In this way we can start to see just how mechanized, hierarchal, salvational, self centered and morbid our thinking really is and subsequently, how violent and oppressive we think and behave toward ourselves on a regular basis.
Getting in touch with these basic foundations can help us cut through much of the illusion we have bought into while also opening a door for us to relate to ourselves and others from a much deeper and more effortlessly authentic place.
What I’ve come realize is that many of the things we desire are already found in our simple experience, yet it is our striving and conditioning which actually pushes the thing we want further and further away.
We often play complex games where we put things off, convincing ourselves that: I’m not good enough yet, I need to meditate more, or I’m not spiritual enough, but maybe one day I might be—if only.
By doing this, we fail to see the basic and fundamental cohesion and integral quality of our everyday, normal experience. It’s the loss of this integrity which causes us to fracture ourselves and live our lives in our imagination or in a version of reality that isn’t true.
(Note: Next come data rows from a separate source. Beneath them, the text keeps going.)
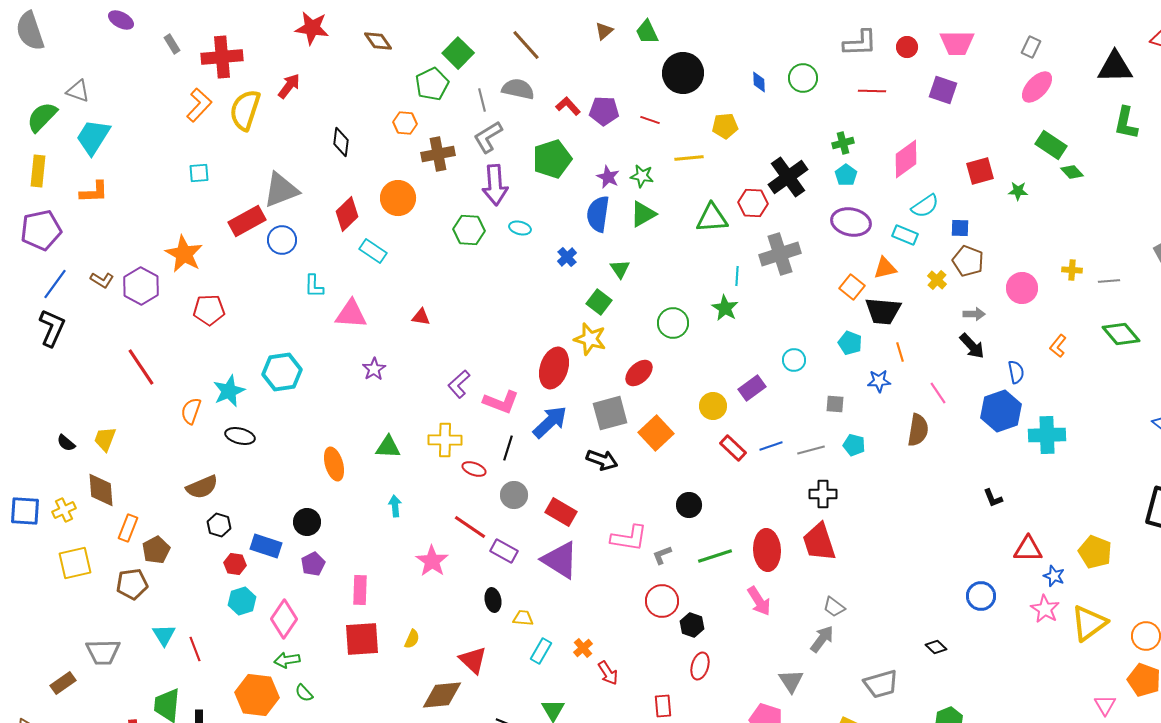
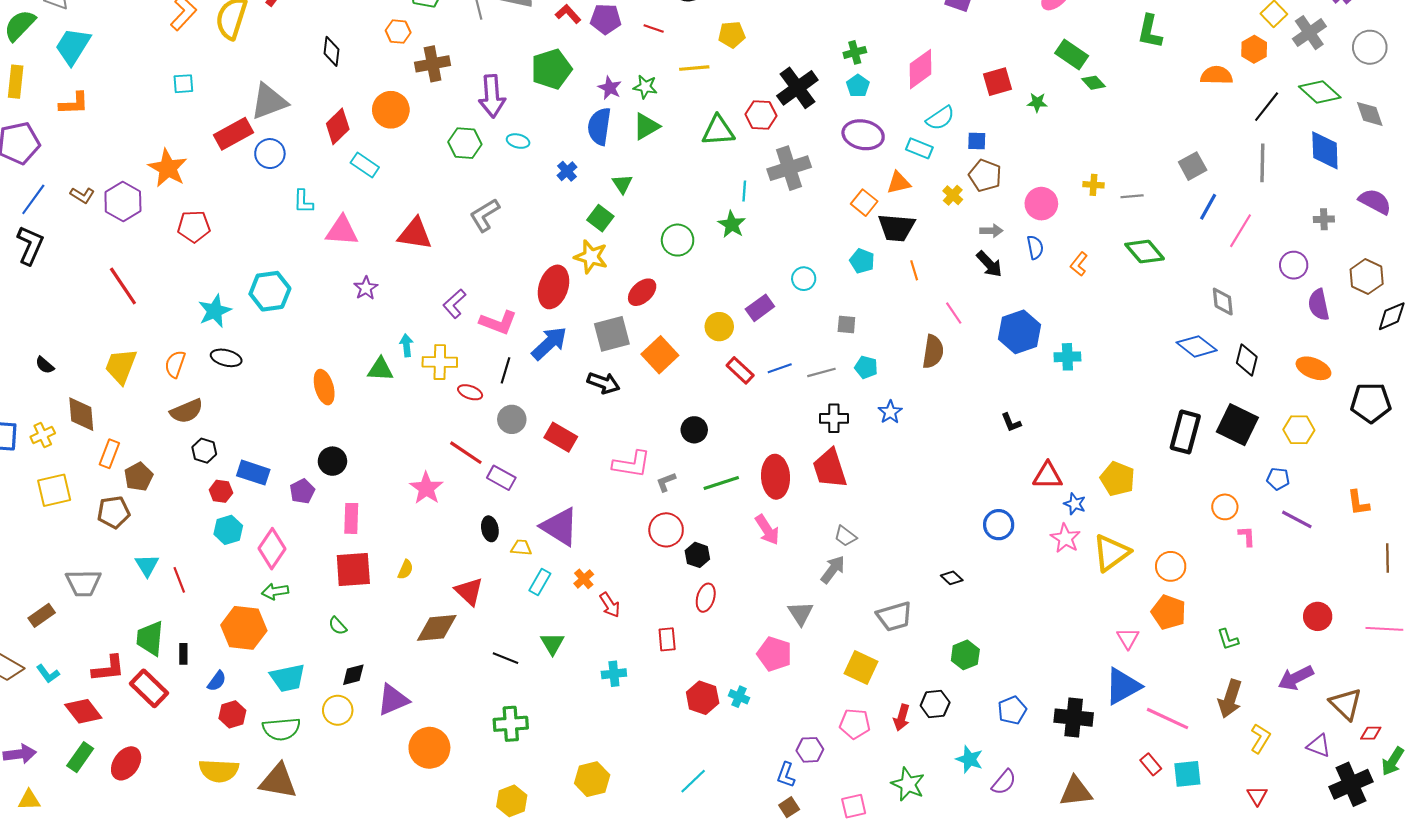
gray L-shape: (488, 137) -> (485, 215), moved
red triangle: (421, 317) -> (415, 234), size x1.8
blue semicircle: (1016, 372) -> (1035, 247), moved
blue star: (879, 381) -> (890, 412), moved, turned -30
orange semicircle: (191, 411) -> (175, 364), moved
cyan cross: (1047, 435) -> (1067, 357), size x0.7
yellow trapezoid: (105, 439) -> (121, 366), moved, size x1.4
cyan arrow: (395, 506) -> (406, 345), moved
black circle: (307, 522) -> (332, 461), moved
purple triangle: (560, 560) -> (560, 527), moved
green semicircle: (304, 693) -> (338, 626), moved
For me, this is a fascinating thing to observe and study with in my own life. I can see so many examples of how I’ve gotten carried away and controlled by something that I’d imagined, even when it contradicted my experience and common sense.
What I’ve realized is that living this way tends to be a waste of time and it takes us away from what we really want. I’ll go out on a limb here and assume that what we all want, deep down, is a simply enjoyment—regardless of what we’re doing. Perhaps it’s possible then that the highest expression or aim of any practice is enjoyment and that idealizing or elevating a thing takes away from feeling enjoyment, thus feeding the desire rather than the thing we’re really after.
By enjoyment, I mean a simple, basic, and unassuming enjoyment. Not divine ecstasy, orgasmic bliss, or mystical states of consciousness—just a simple feeling of enjoyment, because in a world where everything is temporary and transient, what else do we really have?